Gary C. Hampton
Sardis was 35 miles southeast of Thyatira on a plateau at the foot of Mt. Timolous. Three sides of the plateau were perpendicular cliffs, so the inhabitants thought they only had to defend one side. The church in Sardis had a reputation of life, vigor and great spiritual strength. No false doctrine had taken root, but there was a heartless holding of truth. Her works looked like beautiful clothes to men, but the Lord saw them as grave clothes disguising a corpse, reminiscent of Jesus telling the spiritually dead to bury the physically dead (Revelation 3:1; Matthew 8:22).
Sardis was defeated in 549 and 218 B.C. when the cliffs were left unguarded. Jesus told an overconfident church to be watchful. Their lamp was growing dim and would go out if they did not act quickly. They needed to pump the bellows to rekindle the fire because the embers were ready to die. God had not found their works filled full or perfect.
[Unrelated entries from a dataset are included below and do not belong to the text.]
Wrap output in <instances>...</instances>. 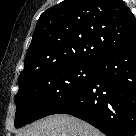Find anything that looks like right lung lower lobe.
<instances>
[{
    "label": "right lung lower lobe",
    "mask_w": 136,
    "mask_h": 136,
    "mask_svg": "<svg viewBox=\"0 0 136 136\" xmlns=\"http://www.w3.org/2000/svg\"><path fill=\"white\" fill-rule=\"evenodd\" d=\"M52 114L78 117L107 136H135L136 39L101 58L90 84Z\"/></svg>",
    "instance_id": "obj_1"
}]
</instances>
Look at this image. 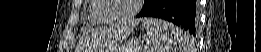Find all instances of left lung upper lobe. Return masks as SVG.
Returning a JSON list of instances; mask_svg holds the SVG:
<instances>
[{"instance_id":"left-lung-upper-lobe-1","label":"left lung upper lobe","mask_w":261,"mask_h":52,"mask_svg":"<svg viewBox=\"0 0 261 52\" xmlns=\"http://www.w3.org/2000/svg\"><path fill=\"white\" fill-rule=\"evenodd\" d=\"M153 0H145L144 8L149 6L152 3Z\"/></svg>"}]
</instances>
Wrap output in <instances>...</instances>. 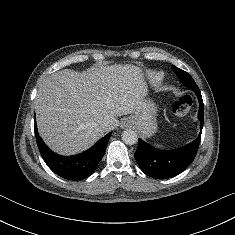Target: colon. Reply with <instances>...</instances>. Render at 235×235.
I'll use <instances>...</instances> for the list:
<instances>
[{
    "mask_svg": "<svg viewBox=\"0 0 235 235\" xmlns=\"http://www.w3.org/2000/svg\"><path fill=\"white\" fill-rule=\"evenodd\" d=\"M172 110L177 117L188 116L192 111V99L187 95L180 97L174 102Z\"/></svg>",
    "mask_w": 235,
    "mask_h": 235,
    "instance_id": "colon-1",
    "label": "colon"
}]
</instances>
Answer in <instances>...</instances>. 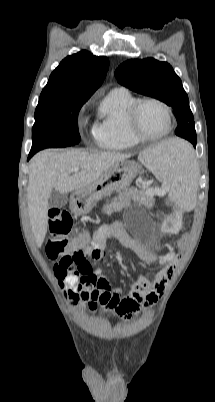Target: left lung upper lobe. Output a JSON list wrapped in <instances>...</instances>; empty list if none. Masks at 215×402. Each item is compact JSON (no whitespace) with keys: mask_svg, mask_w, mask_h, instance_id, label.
Listing matches in <instances>:
<instances>
[{"mask_svg":"<svg viewBox=\"0 0 215 402\" xmlns=\"http://www.w3.org/2000/svg\"><path fill=\"white\" fill-rule=\"evenodd\" d=\"M115 77L121 85L171 106L178 124L175 134L196 146L195 123L188 95L170 64L153 58L131 59L116 69Z\"/></svg>","mask_w":215,"mask_h":402,"instance_id":"1","label":"left lung upper lobe"}]
</instances>
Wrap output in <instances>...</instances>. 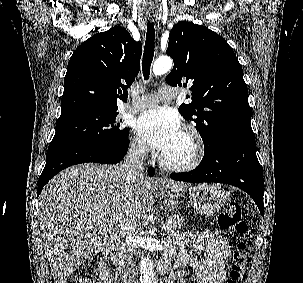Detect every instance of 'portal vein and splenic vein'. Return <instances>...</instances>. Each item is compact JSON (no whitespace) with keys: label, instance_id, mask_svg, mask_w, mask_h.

They were an empty shell that God wanted filled with His purpose (Revelation 3:2).
The Lord tried to put life back into a dead church by urging them to remember the excitement and joy that came when their sins were first washed away (Acts 2:41; 8:39; 16:33–34). He wanted to prick their consciences and rekindle their joy. They needed to lay down their inactivity and take up diligent watching since the Lord was going to come unannounced and unexpectedly for some (Revelation 3:3; Matthew 24:43).
Those who faithfully do God’s will are not lost in a dead crowd but are known by name by an ever watchful Lord. Those who had kept their spiritual garments clean could look forward to being clothed in the garments of purity in Heaven (Revelation 3:4).
Israel had a book of the living from which the names of the dead were removed (Isaiah 4:3; Ezekiel 13:9; Nehemiah 12:22ff.; Revelation 20:11–15). Sardis had many names on the “church roll” that were not written in God’s book of life. Those who kept on overcoming, on the other hand, would hear their names confessed by the Lord before the Father (Revelation 3:5–6; Matthew 10:32).